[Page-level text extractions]
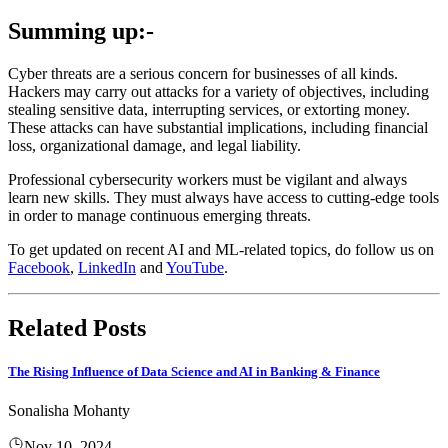
Summing up:-
Cyber threats are a serious concern for businesses of all kinds.
Hackers may carry out attacks for a variety of objectives, including
stealing sensitive data, interrupting services, or extorting money.
These attacks can have substantial implications, including financial
loss, organizational damage, and legal liability.
Professional cybersecurity workers must be vigilant and always
learn new skills. They must always have access to cutting-edge tools
in order to manage continuous emerging threats.
To get updated on recent AI and ML-related topics, do follow us on
Facebook
,
LinkedIn
and
YouTube
.
Related Posts
The Rising Influence of Data Science and AI in Banking & Finance
Sonalisha Mohanty
Nov 10, 2024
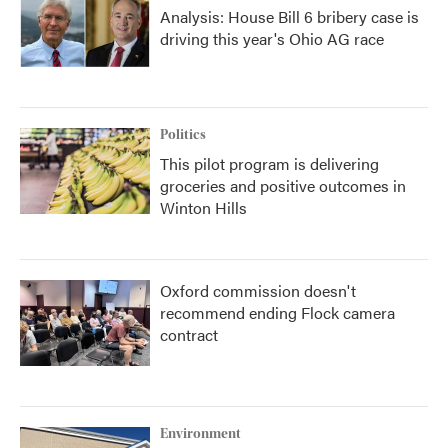
Analysis: House Bill 6 bribery case is
driving this year's Ohio AG race
Politics
This pilot program is delivering
groceries and positive outcomes in
Winton Hills
Oxford commission doesn't
recommend ending Flock camera
contract
Environment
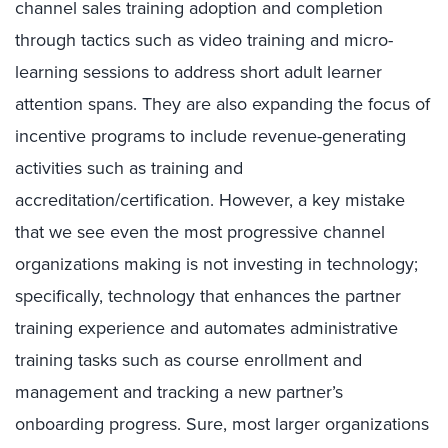
channel sales training adoption and completion
through tactics such as video training and micro-
learning sessions to address short adult learner
attention spans. They are also expanding the focus of
incentive programs to include revenue-generating
activities such as training and
accreditation/certification. However, a key mistake
that we see even the most progressive channel
organizations making is not investing in technology;
specifically, technology that enhances the partner
training experience and automates administrative
training tasks such as course enrollment and
management and tracking a new partner’s
onboarding progress. Sure, most larger organizations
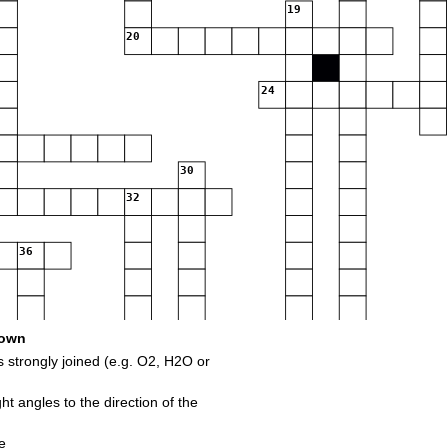
19
20
24
30
32
36
own
strongly joined (e.g. O2, H2O or
ght angles to the direction of the
44
45
e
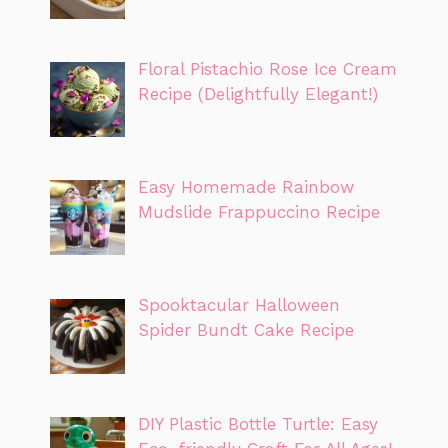
Floral Pistachio Rose Ice Cream
Recipe (Delightfully Elegant!)
Easy Homemade Rainbow
Mudslide Frappuccino Recipe
Spooktacular Halloween
Spider Bundt Cake Recipe
DIY Plastic Bottle Turtle: Easy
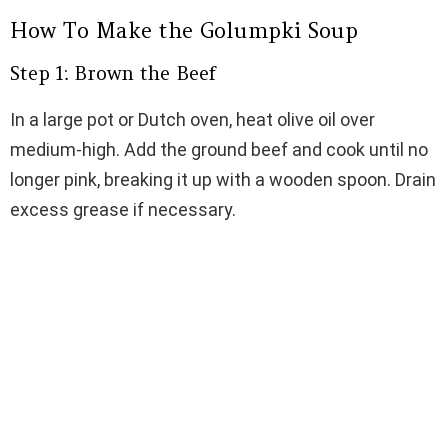
How To Make the Golumpki Soup
Step 1: Brown the Beef
In a large pot or Dutch oven, heat olive oil over
medium-high. Add the ground beef and cook until no
longer pink, breaking it up with a wooden spoon. Drain
excess grease if necessary.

▶ _ASSIGNED TASK_: Output the data exactly, pictures omitted.

▶ _SOLVED PROBLEM_:
Summing up:-
Cyber threats are a serious concern for businesses of all kinds.
Hackers may carry out attacks for a variety of objectives, including
stealing sensitive data, interrupting services, or extorting money.
These attacks can have substantial implications, including financial
loss, organizational damage, and legal liability.
Professional cybersecurity workers must be vigilant and always
learn new skills. They must always have access to cutting-edge tools
in order to manage continuous emerging threats.
To get updated on recent AI and ML-related topics, do follow us on
Facebook
,
LinkedIn
and
YouTube
.
Related Posts
The Rising Influence of Data Science and AI in Banking & Finance
Sonalisha Mohanty
Nov 10, 2024
Analysis: House Bill 6 bribery case is
driving this year's Ohio AG race
Politics
This pilot program is delivering
groceries and positive outcomes in
Winton Hills
Oxford commission doesn't
recommend ending Flock camera
contract
Environment
channel sales training adoption and completion
through tactics such as video training and micro-
learning sessions to address short adult learner
attention spans. They are also expanding the focus of
incentive programs to include revenue-generating
activities such as training and
accreditation/certification. However, a key mistake
that we see even the most progressive channel
organizations making is not investing in technology;
specifically, technology that enhances the partner
training experience and automates administrative
training tasks such as course enrollment and
management and tracking a new partner’s
onboarding progress. Sure, most larger organizations
19
20
24
30
32
36
own
strongly joined (e.g. O2, H2O or
ght angles to the direction of the
44
45
e
Floral Pistachio Rose Ice Cream
Recipe (Delightfully Elegant!)
Easy Homemade Rainbow
Mudslide Frappuccino Recipe
Spooktacular Halloween
Spider Bundt Cake Recipe
DIY Plastic Bottle Turtle: Easy
How To Make the Golumpki Soup
Step 1: Brown the Beef
In a large pot or Dutch oven, heat olive oil over
medium-high. Add the ground beef and cook until no
longer pink, breaking it up with a wooden spoon. Drain
excess grease if necessary.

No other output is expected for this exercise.